There had been moments of uncertainty about the Wye, which usually runs very slightly cooler than the Usk due to sources at higher altitudes and the arranged releases with Welsh Water from the Caban Coch dam in the Elan Valley complex. Additionally a couple of cooler days were predicted mid-week before another heat-wave weekend. However, thermometer readings taken on the 13th left the WUF with no other responsible choice. This still left most of the river above Builth, plus the tributaries and wild streams still open as waters which might benefit from shade; anglers were advised to take a temperature reading looking for 17 degrees or less, and make a responsible decision according to the results. Thus GM from Shrewsbury reported 8 trout and 6 grayling from Craig Llyn on the 13th. DC from Worcester had 14 trout and 11 grayling from the same beat on the 14th. The Towy, which benefits from cold water flowing under the Llyn Brianne dam, also remained open at this time. A few shoalies, fish to about 2.5 pounds, had already been taken on early July nights including several with the Surface Lure. About this time CT from Ammanford reported a couple of small sea trout from the Tawe’s number 2 beat, with larger salmon following the spinner. However, on Monday 18th the Llandeilo club decided to close their Towy waters for the week at least. The Pontardulais AA concluded that while small numbers of sewin were currently in the Loughor, they would benefit from being left in peace until after the heat subsided.

Bigsweir drought
Hot and bothered - unhappy salmon

Meanwhile, have some sympathy for the poor fish farmers in this kind of weather. At about this time I heard about a fish kill involving several hundred brown trout in a chalk stream stew affected just for a few hours by an intake grille temporarily obstructed by cut weed and other detritus. The fish were fine when fed in the morning; by early afternoon thousands of pounds worth of 12 inch trout had died in the sun.
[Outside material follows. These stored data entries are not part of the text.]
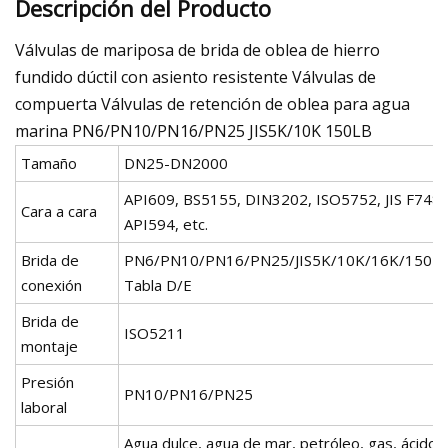
Descripción del Producto
Válvulas de mariposa de brida de oblea de hierro
fundido dúctil con asiento resistente Válvulas de
compuerta Válvulas de retención de oblea para agua
marina PN6/PN10/PN16/PN25 JIS5K/10K 150LB
Tamaño
DN25-DN2000
API609, BS5155, DIN3202, ISO5752, JIS F7480
Cara a cara
API594, etc.
Brida de
PN6/PN10/PN16/PN25/JIS5K/10K/16K/150L
conexión
Tabla D/E
Brida de
ISO5211
montaje
Presión
PN10/PN16/PN25
laboral
Agua dulce, agua de mar, petróleo, gas, ácido,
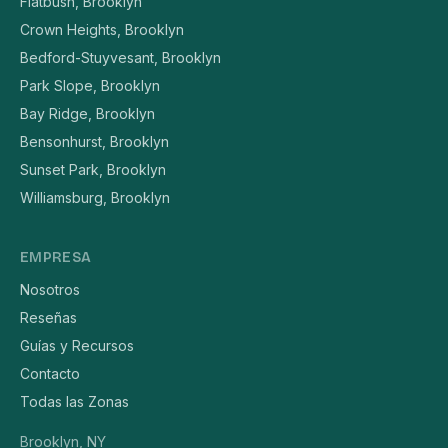
Flatbush, Brooklyn
Crown Heights, Brooklyn
Bedford-Stuyvesant, Brooklyn
Park Slope, Brooklyn
Bay Ridge, Brooklyn
Bensonhurst, Brooklyn
Sunset Park, Brooklyn
Williamsburg, Brooklyn
EMPRESA
Nosotros
Reseñas
Guías y Recursos
Contacto
Todas las Zonas
Brooklyn, NY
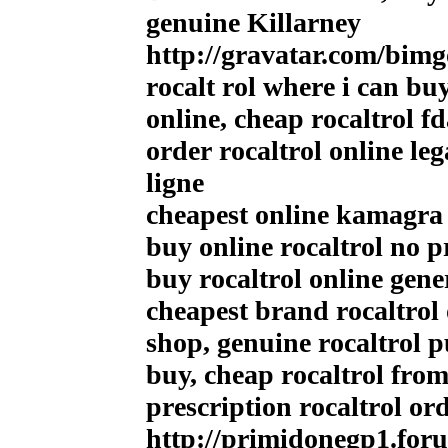
genuine Killarney
http://gravatar.com/bim
rocalt rol where i can b
online, cheap rocaltrol f
order rocaltrol online leg
ligne
cheapest online kamagra 
buy online rocaltrol no 
buy rocaltrol online gene
cheapest brand rocaltrol
shop, genuine rocaltrol 
buy, cheap rocaltrol fro
prescription rocaltrol or
http://primidonegp1.for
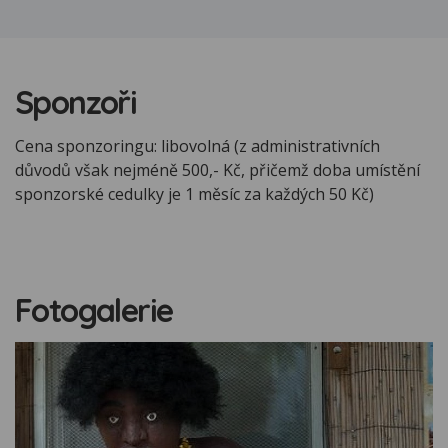
Sponzoři
Cena sponzoringu: libovolná (z administrativních
důvodů však nejméně 500,- Kč, přičemž doba umístění
sponzorské cedulky je 1 měsíc za každých 50 Kč)
Fotogalerie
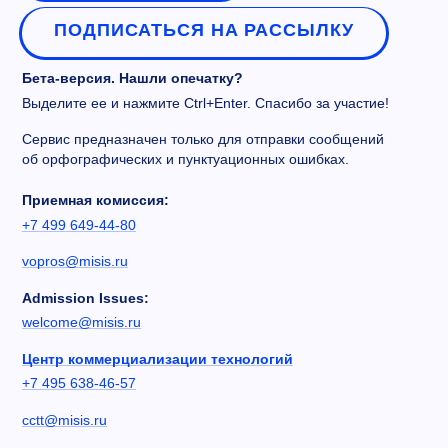
ПОДПИСАТЬСЯ НА РАССЫЛКУ
Бета-версия. Нашли опечатку?
Выделите ее и нажмите Ctrl+Enter. Спасибо за участие!
Сервис предназначен только для отправки сообщений
об орфографических и пунктуационных ошибках.
Приемная комиссия:
+7 499 649-44-80
vopros@misis.ru
Admission Issues:
welcome@misis.ru
Центр коммерциализации технологий
+7 495 638-46-57
cctt@misis.ru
Inevitably, the onset of what was predicted to be a record heatwave combined with many weeks of drought was now leaving our angling scene very quiet. I had a couple of days with clients at the Big Well commercial fishery at Redbrook, which famously benefits from cold upwelling springs. The water company utilise the springs during the day, but cool underground water runs through the four pools by night which keeps temperatures moderate and fish happy. Incidentally, for the same reason they never freeze over in winter. Big Well is an exceptional case; many other commercial rainbow trout fisheries are closed at this time of year or in these conditions. Again, those insisting on seeking wild fish despite the heat were best advised to look at the high mountain lakes or shaded pools at the top of the tributaries.  

Fishing in the shade
The Teme at Bucknell

By the 15th with a red weather warning now in place for central and southern England and record 40 degree air temperatures predicted early the following week, there were further real concerns about the Wye and its fish. The Foundation met with Natural Resources Wales and Welsh Water, and an agreement was made to release additional cool water into the Wye from the Elan Valley dams over a three day period at a rate of 640 million litres per day. This release started on Friday 15th and continued until midday on the Monday, in an attempt to push the warm water out of the lower river by the time the heat-wave reached its peak. At the same time, farmers on the lower reaches were requested to abstain from abstraction in order to allow the cooling flow to do its work. Arguably an abstraction ban should have been put in place, but the authorities contented themselves with a recommendation to hold off watering crops for a few days.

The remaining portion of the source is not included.